1 thoughts on “« Après le relativisme » d’Emmanuel-Juste Duits

  1. Emmanuel-Juste Duits

    Cher Jorge Morales,

    tout d’abord merci pour votre lecture attentive et vos critiques argumentées de mon texte.

    Je comprends ces critiques mais il me semble qu’il y a quelques malentendus sur ma position, notamment quand je parle de l’universalisme républicain. Je fais part de critiques envers l’universalisme, critiques dont me semble-t-il il faut tenir compte, mais je ne les fais pas miennes. Mon but est au contraire de rétablir l’universalisme, en y incluant l’apport des multiples civilisations et cultures (d’où la référence à E. Morin, surtout à « Pour entrer dans le XXIème siècle », qui ne tombe pas à mon avis sous vos critiques et constitue un antidote aux pensées dogmatiques).

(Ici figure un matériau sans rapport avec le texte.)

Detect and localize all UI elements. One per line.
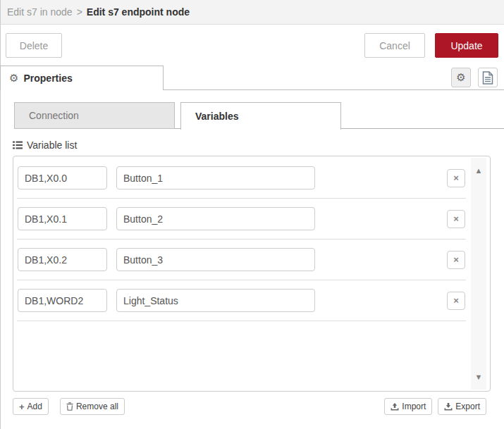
variable-row: × (17, 158, 466, 199)
breadcrumb-separator: > (77, 6, 82, 18)
properties-tab-label: Properties (23, 73, 72, 84)
delete-button[interactable]: Delete (6, 33, 62, 58)
export-button[interactable]: Export (438, 398, 486, 415)
download-icon (444, 403, 453, 411)
variable-name-input[interactable] (116, 248, 315, 271)
breadcrumb: Edit s7 in node > Edit s7 endpoint node (0, 0, 504, 25)
plus-icon: + (19, 402, 25, 412)
node-description-button[interactable] (478, 68, 498, 87)
cancel-button[interactable]: Cancel (364, 33, 425, 58)
variable-name-input[interactable] (116, 289, 315, 312)
gear-icon: ⚙ (456, 71, 465, 84)
row-delete-button[interactable]: × (447, 210, 465, 228)
document-icon (482, 71, 493, 85)
action-bar: Delete Cancel Update (0, 25, 504, 66)
variable-address-input[interactable] (18, 289, 107, 312)
import-button[interactable]: Import (384, 398, 432, 415)
row-delete-button[interactable]: × (447, 169, 465, 187)
import-button-label: Import (402, 402, 426, 411)
remove-all-button[interactable]: Remove all (60, 398, 125, 415)
gear-icon: ⚙ (9, 72, 18, 85)
tab-variables-label: Variables (195, 111, 239, 122)
variable-tab-bar: Connection Variables (14, 102, 504, 129)
update-button[interactable]: Update (435, 33, 498, 58)
list-icon (13, 141, 23, 149)
row-delete-button[interactable]: × (447, 292, 465, 310)
upload-icon (391, 403, 399, 411)
variable-list-heading: Variable list (13, 139, 504, 151)
footer-right-group: Import Export (384, 398, 486, 415)
variable-name-input[interactable] (116, 207, 315, 230)
variable-rows: × × × × (13, 158, 469, 390)
variable-list-box: × × × × ▲ ▼ (13, 156, 491, 392)
tab-connection[interactable]: Connection (14, 102, 175, 129)
remove-all-button-label: Remove all (76, 402, 118, 411)
trash-icon (66, 402, 73, 411)
tab-variables[interactable]: Variables (180, 102, 341, 130)
breadcrumb-current: Edit s7 endpoint node (87, 6, 190, 18)
properties-tab-bar: ⚙ Properties ⚙ (0, 66, 504, 90)
tab-properties[interactable]: ⚙ Properties (0, 66, 164, 90)
export-button-label: Export (455, 402, 480, 411)
list-footer: + Add Remove all Import (13, 398, 486, 415)
tab-connection-label: Connection (29, 110, 79, 121)
row-delete-button[interactable]: × (447, 251, 465, 269)
add-button-label: Add (27, 402, 42, 411)
variable-row: × (17, 240, 466, 280)
variable-row: × (17, 199, 466, 240)
variable-list-label: Variable list (27, 139, 77, 151)
breadcrumb-parent[interactable]: Edit s7 in node (7, 6, 73, 18)
variable-address-input[interactable] (18, 248, 107, 271)
scrollbar[interactable]: ▲ ▼ (471, 158, 486, 390)
scroll-up-icon[interactable]: ▲ (471, 164, 486, 177)
variable-address-input[interactable] (18, 207, 107, 230)
variable-address-input[interactable] (18, 166, 107, 189)
variable-row: × (17, 280, 466, 321)
add-button[interactable]: + Add (13, 398, 49, 415)
node-settings-button[interactable]: ⚙ (451, 68, 471, 87)
scroll-down-icon[interactable]: ▼ (471, 371, 486, 383)
footer-left-group: + Add Remove all (13, 398, 125, 415)
variable-name-input[interactable] (116, 166, 315, 189)
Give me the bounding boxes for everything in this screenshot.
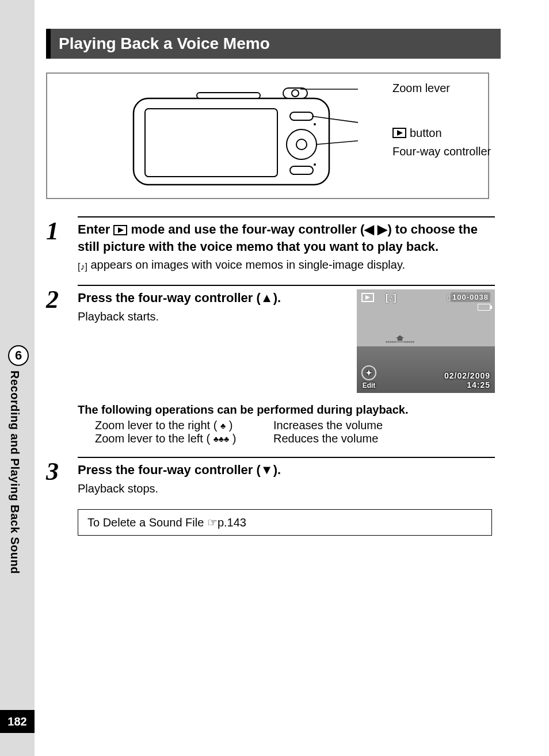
voice-memo-icon: [♪] <box>78 261 87 273</box>
section-number-badge: 6 <box>8 345 29 366</box>
linkbox-page-ref: p.143 <box>218 516 246 529</box>
screenshot-pier-graphic <box>386 331 414 348</box>
step-3-desc: Playback stops. <box>78 481 495 497</box>
ops-row2-left-post: ) <box>232 432 237 445</box>
step-1-title: Enter mode and use the four-way controll… <box>78 221 495 255</box>
label-play-text: button <box>410 124 442 142</box>
screenshot-file-id: 100-0038 <box>451 292 490 302</box>
step-3-rule <box>78 457 495 458</box>
screenshot-topbar: [♪] ▯100-0038 <box>357 293 495 312</box>
edit-wheel-icon: ✦ <box>361 365 376 380</box>
step-2: 2 Press the four-way controller (▲). Pla… <box>46 285 495 393</box>
play-icon <box>392 128 406 138</box>
svg-marker-15 <box>365 295 370 300</box>
ops-row1-right: Increases the volume <box>273 419 383 432</box>
step-1-title-mid: mode and use the four-way controller (◀ … <box>78 222 478 254</box>
section-tab: 6 Recording and Playing Back Sound <box>8 345 29 621</box>
cross-reference-box: To Delete a Sound File ☞p.143 <box>78 509 492 536</box>
battery-icon <box>478 304 490 311</box>
content-area: Playing Back a Voice Memo <box>46 29 501 536</box>
operations-table: Zoom lever to the right ( ♣ ) Increases … <box>95 419 501 445</box>
step-1-number: 1 <box>46 216 78 273</box>
svg-point-6 <box>314 123 316 125</box>
step-2-title: Press the four-way controller (▲). <box>78 289 348 307</box>
step-1-desc: [♪] appears on images with voice memos i… <box>78 257 495 273</box>
step-1-desc-text: appears on images with voice memos in si… <box>87 258 405 271</box>
page-number: 182 <box>0 710 35 733</box>
ops-row2-right: Reduces the volume <box>273 432 378 445</box>
screenshot-date: 02/02/2009 <box>444 371 490 380</box>
play-mode-icon <box>113 225 127 235</box>
label-zoom-lever: Zoom lever <box>392 79 491 97</box>
single-tree-icon: ♣ <box>220 421 226 430</box>
pointer-icon: ☞ <box>207 516 218 529</box>
lcd-screenshot: [♪] ▯100-0038 <box>357 289 495 393</box>
page: 182 6 Recording and Playing Back Sound P… <box>0 0 549 756</box>
label-controller-text: Four-way controller <box>392 143 491 160</box>
camera-illustration <box>128 81 358 190</box>
label-zoom-text: Zoom lever <box>392 79 450 97</box>
step-3-title: Press the four-way controller (▼). <box>78 461 495 479</box>
screenshot-time: 14:25 <box>444 380 490 390</box>
camera-diagram: Zoom lever button Four-way controller <box>46 72 489 199</box>
ops-row-1: Zoom lever to the right ( ♣ ) Increases … <box>95 419 501 432</box>
ops-row1-left-post: ) <box>229 419 233 432</box>
ops-row2-left-pre: Zoom lever to the left ( <box>95 432 210 445</box>
label-play-button: button <box>392 124 491 142</box>
diagram-labels: Zoom lever button Four-way controller <box>392 79 491 188</box>
svg-point-7 <box>314 163 316 166</box>
screenshot-play-icon <box>361 293 374 304</box>
section-number: 6 <box>15 348 22 363</box>
svg-rect-17 <box>398 338 403 341</box>
step-2-number: 2 <box>46 285 78 393</box>
step-1-title-pre: Enter <box>78 222 113 236</box>
svg-marker-16 <box>396 335 404 338</box>
step-1-rule <box>78 216 495 217</box>
step-2-desc: Playback starts. <box>78 309 348 324</box>
step-2-rule <box>78 285 495 286</box>
step-3: 3 Press the four-way controller (▼). Pla… <box>46 457 495 497</box>
screenshot-bottom: ✦ Edit 02/02/2009 14:25 <box>361 365 490 390</box>
ops-row-2: Zoom lever to the left ( ♣♣♣ ) Reduces t… <box>95 432 501 445</box>
triple-tree-icon: ♣♣♣ <box>214 434 230 444</box>
svg-rect-5 <box>290 166 313 174</box>
step-3-number: 3 <box>46 457 78 497</box>
svg-rect-1 <box>145 109 277 177</box>
section-title: Recording and Playing Back Sound <box>8 371 21 618</box>
linkbox-text: To Delete a Sound File <box>87 516 207 529</box>
svg-point-3 <box>296 139 307 150</box>
operations-heading: The following operations can be performe… <box>78 403 501 417</box>
screenshot-edit-label: Edit <box>363 381 376 390</box>
screenshot-memo-icon: [♪] <box>386 293 396 303</box>
label-four-way: Four-way controller <box>392 143 491 160</box>
svg-rect-8 <box>197 93 260 98</box>
svg-point-10 <box>292 90 299 97</box>
ops-row1-left-pre: Zoom lever to the right ( <box>95 419 217 432</box>
svg-rect-4 <box>290 112 313 120</box>
step-1: 1 Enter mode and use the four-way contro… <box>46 216 495 273</box>
page-title: Playing Back a Voice Memo <box>46 29 501 59</box>
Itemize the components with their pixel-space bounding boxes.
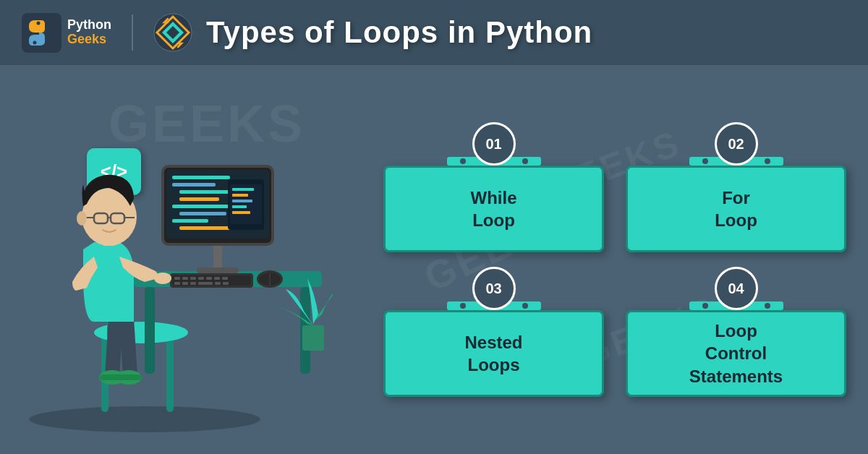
svg-rect-53	[302, 325, 324, 351]
svg-point-2	[33, 40, 37, 44]
svg-rect-48	[215, 282, 221, 285]
svg-rect-22	[179, 197, 219, 201]
svg-rect-40	[198, 277, 204, 280]
svg-rect-19	[172, 176, 230, 179]
svg-rect-9	[166, 333, 174, 412]
svg-rect-46	[190, 282, 196, 285]
svg-rect-57	[116, 374, 142, 380]
svg-rect-31	[232, 200, 252, 202]
svg-rect-49	[223, 282, 229, 285]
svg-point-7	[29, 406, 260, 432]
svg-rect-38	[182, 277, 188, 280]
card-nested-loops: 03 NestedLoops	[383, 267, 604, 397]
svg-rect-45	[182, 282, 188, 285]
loop-control-card: LoopControlStatements	[626, 310, 846, 397]
for-loop-card: ForLoop	[626, 166, 846, 252]
person-illustration	[0, 65, 333, 441]
svg-rect-39	[190, 277, 196, 280]
brand-geeks: Geeks	[67, 33, 111, 47]
svg-rect-32	[232, 205, 247, 208]
header: Python Geeks Types of Loops in Python	[0, 0, 868, 65]
svg-rect-47	[198, 282, 213, 285]
svg-rect-44	[174, 282, 180, 285]
svg-rect-24	[179, 212, 226, 215]
while-loop-card: WhileLoop	[383, 166, 604, 252]
for-loop-label: ForLoop	[715, 187, 757, 231]
page-title: Types of Loops in Python	[206, 15, 592, 50]
content-area: 01 WhileLoop 02 ForLoop 03 NestedLoop	[362, 65, 868, 454]
python-geeks-logo	[22, 13, 61, 53]
python-icon	[153, 13, 193, 53]
svg-point-66	[77, 211, 87, 226]
svg-point-1	[37, 21, 41, 25]
illustration-area: </>	[0, 65, 369, 454]
number-01: 01	[472, 122, 516, 166]
loop-control-label: LoopControlStatements	[689, 320, 783, 387]
svg-rect-25	[172, 219, 208, 223]
svg-rect-21	[179, 190, 230, 194]
svg-rect-30	[232, 194, 248, 197]
svg-rect-37	[174, 277, 180, 280]
svg-rect-20	[172, 183, 216, 187]
logo-area: Python Geeks	[22, 13, 111, 53]
nested-loops-label: NestedLoops	[464, 331, 522, 376]
while-loop-label: WhileLoop	[471, 187, 517, 231]
card-for-loop: 02 ForLoop	[626, 122, 846, 252]
svg-rect-23	[172, 205, 237, 208]
card-while-loop: 01 WhileLoop	[383, 122, 604, 252]
number-02: 02	[715, 122, 758, 166]
card-loop-control: 04 LoopControlStatements	[626, 267, 846, 397]
cards-grid: 01 WhileLoop 02 ForLoop 03 NestedLoop	[362, 108, 868, 411]
svg-point-58	[154, 273, 171, 284]
svg-rect-29	[232, 188, 254, 191]
svg-rect-26	[179, 226, 234, 230]
svg-rect-33	[232, 211, 250, 214]
brand-text: Python Geeks	[67, 18, 111, 47]
svg-rect-16	[197, 267, 239, 273]
svg-rect-13	[145, 287, 155, 374]
number-04: 04	[715, 267, 758, 310]
svg-rect-43	[222, 277, 228, 280]
number-03: 03	[472, 267, 516, 310]
svg-rect-42	[214, 277, 220, 280]
svg-rect-41	[206, 277, 212, 280]
nested-loops-card: NestedLoops	[383, 310, 604, 397]
header-divider	[132, 14, 133, 51]
brand-python: Python	[67, 18, 111, 33]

    Vous avez raison d’insister sur la force du dissensus ; j’esquisse me semble-t-il cette possibilité de dissensus structurants comme issues possibles des débats méthodiques et éclairés (pages 151-152).

    Personne (?) à ma connaissance ne propose la création d’espaces de confrontations intellectuelles
    non partisans et ouverts à tous les courants d’idées, pour mettre à plat les arguments de chacun et clarifier les débats (voire, savoir « qui a raison » sur certains problèmes et choix fondamentaux). Un tel projet se heurte à beaucoup d’obstacles préalables et demande de déconstruire des arguments issus des marxistes
    (qui nient la notion de « Bien commun »), de Weber (qui considère les conflits de valeurs comme insolubles) etc.
    Il m’a semblé que mes diverses citations et références s’inscrivaient dans un parcours lisible, car ordonné autour de la justification de la raison – tant décriée aujourd’hui – et une proposition d’action concrète en vue de la recherche de la vérité.

    Quant à la comparaison entre ceux qui voudraient imposer les valeurs de la République et des talibans, elle est évidemment outrancière ; ce que j’essaie de dire, c’est que les valeurs de la République ne devraient pas s’imposer a priori, mais être débattues et se mettre à l’écoute de ceux qui les contestent, pour arriver à une discussion sur les fondements mêmes des systèmes de valeurs respectifs (par exemple entre ceux qui pensent que la loi doit être liée à une Révélation divine et ceux qui pensent qu’elle doit émerger au cours de décisions humaines.) Quitte à choquer, je propose une hypothèse, à savoir que le débat sur le voile etc. n’est peut-être pas situé à un niveau de profondeur suffisant. Derrière ces importants débats sur la laïcité se cachent des débats logiquement supérieurs, par ex. sur l’existence – ou non – d’une forme de transcendance et son rapport aux sociétés humaines.